Abstract

Brassica juncea is an important oil seed crop. The productivity of this plant, however, is known to be low due to the attack of plant pathogens. The plant chitinase-IV is known to hydrolyse the chitin present in the cell walls of the plant pathogens and thus enhance the plant defense systems. In this connection, studies were carried out by us on the prediction and characterization of the 3D structure of chitinase-IV, the structural changes that take place when the protein is in complex with Allosamidin and the chitin fragments (Tri-oligosaccharide and N-acetyl glucosamine) that act as elicitors to induce plant innate immunity against the invading pathogens, and molecular dynamic simulation studies on the stability of these complexes.
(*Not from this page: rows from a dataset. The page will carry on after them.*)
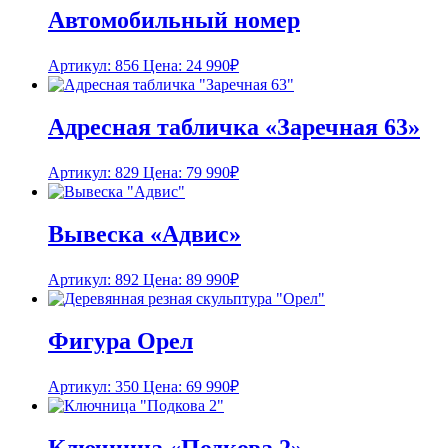
Автомобильный номер
Артикул: 856
Цена:
24 990
₽
Адресная табличка «Заречная 63»
Артикул: 829
Цена:
79 990
₽
Вывеска «Адвис»
Артикул: 892
Цена:
89 990
₽
Фигура Орел
Артикул: 350
Цена:
69 990
₽
Ключница «Подкова 2»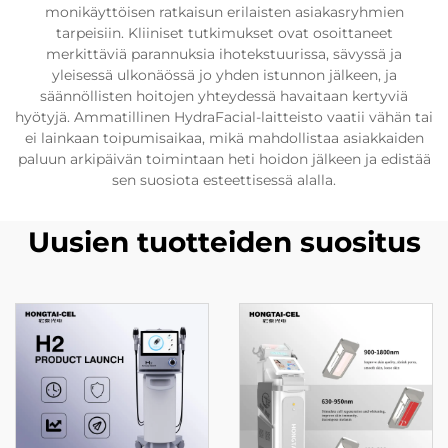
monikäyttöisen ratkaisun erilaisten asiakasryhmien
tarpeisiin. Kliiniset tutkimukset ovat osoittaneet
merkittäviä parannuksia ihotekstuurissa, sävyssä ja
yleisessä ulkonäössä jo yhden istunnon jälkeen, ja
säännöllisten hoitojen yhteydessä havaitaan kertyviä
hyötyjä. Ammatillinen HydraFacial-laitteisto vaatii vähän tai
ei lainkaan toipumisaikaa, mikä mahdollistaa asiakkaiden
paluun arkipäivän toimintaan heti hoidon jälkeen ja edistää
sen suosiota esteettisessä alalla.
Uusien tuotteiden suositus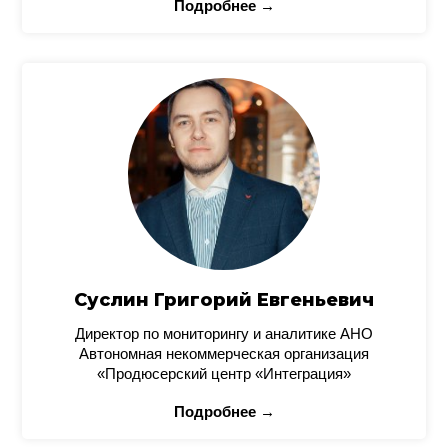
Подробнее →
Суслин Григорий Евгеньевич
Директор по мониторингу и аналитике АНО
Автономная некоммерческая организация
«Продюсерский центр «Интеграция»
Подробнее →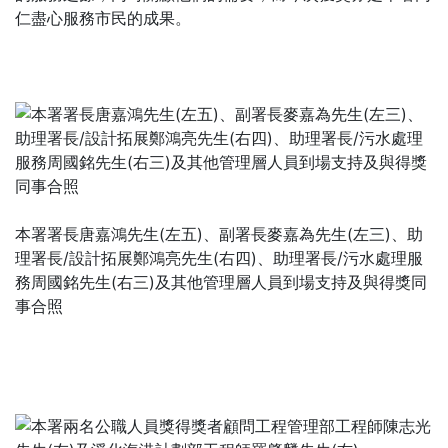
仁盡心服務市民的成果。
本署署長唐嘉鴻先生(左五)、副署長麥嘉為先生(左三)、助
理署長/設計拓展鄭鴻亮先生(右四)、助理署長/污水處理服
務周國銘先生(右三)及其他管理層人員到場支持及與得獎同
事合照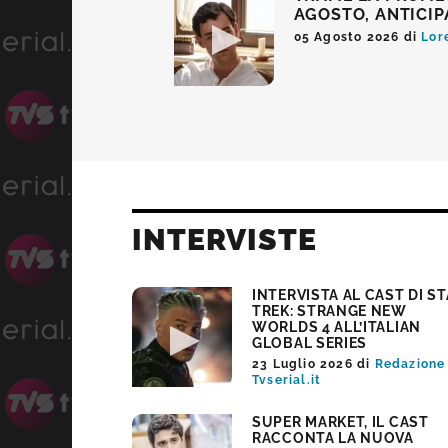
AGOSTO, ANTICIP
05 Agosto 2026
di
Lor
INTERVISTE
INTERVISTA AL CAST DI S
TREK: STRANGE NEW
WORLDS 4 ALL’ITALIAN
GLOBAL SERIES
23 Luglio 2026
di
Redazione
Tvserial.it
SUPER MARKET, IL CAST
RACCONTA LA NUOVA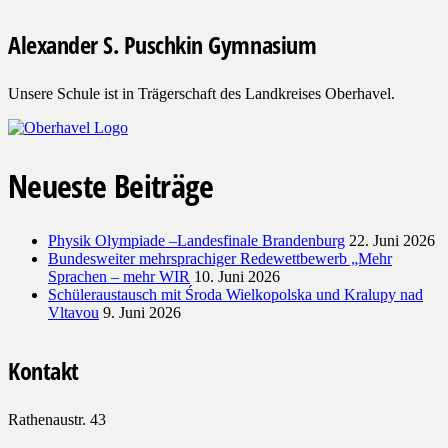
Alexander S. Puschkin Gymnasium
Unsere Schule ist in Trägerschaft des Landkreises Oberhavel.
Neueste Beiträge
Physik Olympiade –Landesfinale Brandenburg
22. Juni 2026
Bundesweiter mehrsprachiger Redewettbewerb „Mehr
Sprachen – mehr WIR
10. Juni 2026
Schüleraustausch mit Środa Wielkopolska und Kralupy nad
Vltavou
9. Juni 2026
Kontakt
Rathenaustr. 43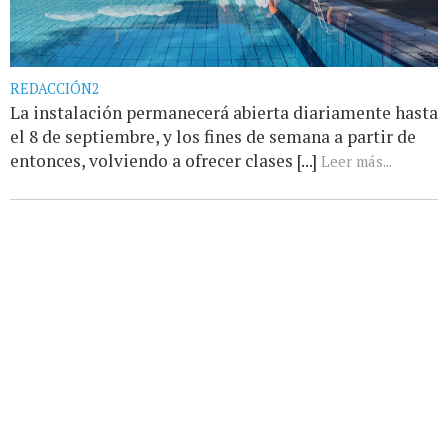
REDACCIÓN2
La instalación permanecerá abierta diariamente hasta
el 8 de septiembre, y los fines de semana a partir de
entonces, volviendo a ofrecer clases [...]
Leer más...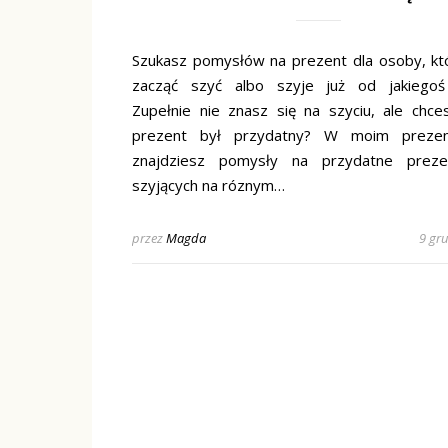
Szukasz pomysłów na prezent dla osoby, kt
zacząć szyć albo szyje już od jakiegoś
Zupełnie nie znasz się na szyciu, ale chce
prezent był przydatny? W moim prezen
znajdziesz pomysły na przydatne preze
szyjących na róznym…
przez
Magda
9 gr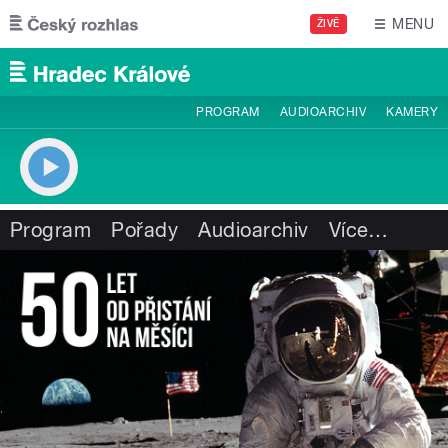
Přejít k hlavnímu obsahu
MENU
ŽIVĚ
PROGRAM
AUDIOARCHIV
KAMERY
Program
Pořady
Audioarchiv
Více
…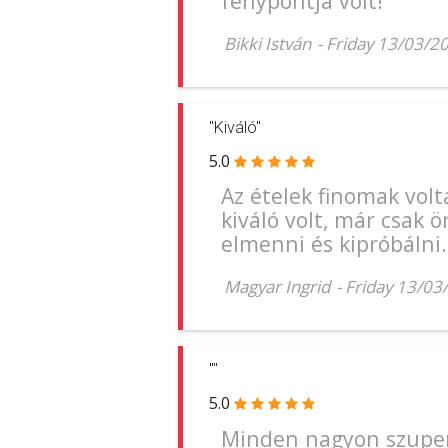
fènypontja volt!
Bikki István
-
Friday 13/03/2
"Kiváló"
5.0
Az ételek finomak vol
kiváló volt, már csak
elmenni és kipróbálni.
Magyar Ingrid
-
Friday 13/03
""
5.0
Minden nagyon szuper 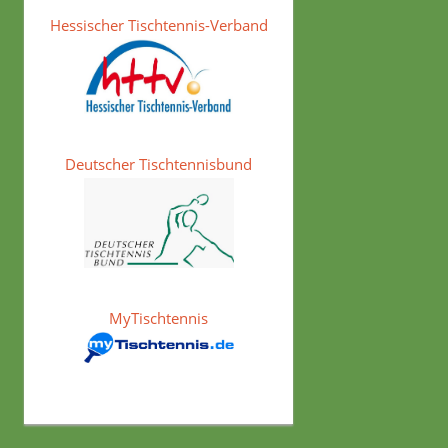
Hessischer Tischtennis-Verband
Deutscher Tischtennisbund
MyTischtennis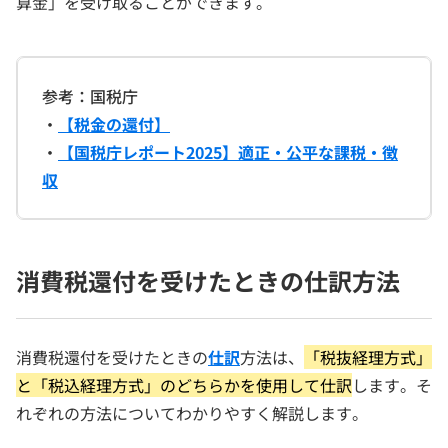
算金」を受け取ることができます。
参考：国税庁
・
【税金の還付】
・
【国税庁レポート2025】適正・公平な課税・徴
収
消費税還付を受けたときの仕訳方法
消費税還付を受けたときの
仕訳
方法は、
「税抜経理方式」
と「税込経理方式」のどちらかを使用して仕訳
します。そ
れぞれの方法についてわかりやすく解説します。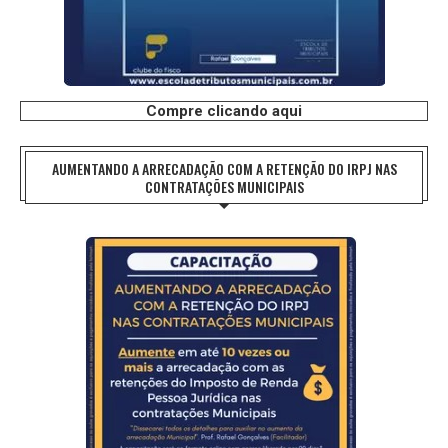
Compre clicando aqui
AUMENTANDO A ARRECADAÇÃO COM A RETENÇÃO DO IRPJ NAS
CONTRATAÇÕES MUNICIPAIS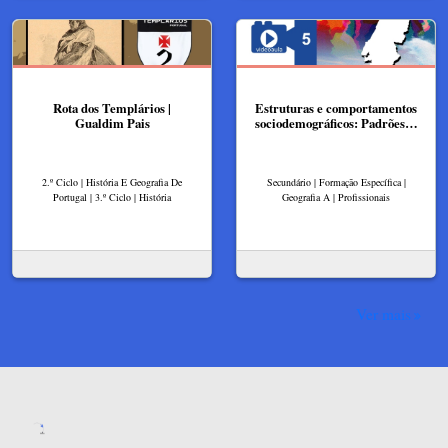
Rota dos Templários |
Estruturas e comportamentos
Gualdim Pais
sociodemográficos: Padrões…
2.º Ciclo | História E Geografia De
Secundário | Formação Específica |
Portugal | 3.º Ciclo | História
Geografia A | Profissionais
Ver mais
These studies are expected to give us an insight into the chitin-binding domain and information on the dynamics and energetics of the protein, which is not possible to obtain by experimental methods. The predicted 3D structure of the protein should give us a better understanding of the molecular function of the chitinase gene in Brassica juncea for devising better methods of biocontrol against fungal phytopathogens and harmful insects so as to increase the crop yield.

摘要

芥菜是重要的油料种子作物。然而，由于植物病原体的攻击，已知这种植物的生产力很低。已知植物几丁质酶-IV可水解存在于植物病原体细胞壁中的几丁质，从而增强植物防御系统。在这方面，我们对几丁质酶-IV的3D结构的预测和表征进行了研究，当蛋白质与异多糖胺和几丁质片段（三寡糖和N-乙酰基）复合时发生的结构变化氨基葡萄糖）作为诱导剂诱导植物对入侵病原体的先天免疫，并对这些复合物的稳定性进行分子动力学模拟研究。这些研究有望让我们深入了解几丁质结合域以及蛋白质的动力学和能量学信息，这是通过实验方法无法获得的。预测的蛋白质 3D 结构应该让我们更好地了解几丁质酶基因的分子功能芥菜用于设计更好的生物防治真菌植物病原体和有害昆虫的方法，以提高作物产量。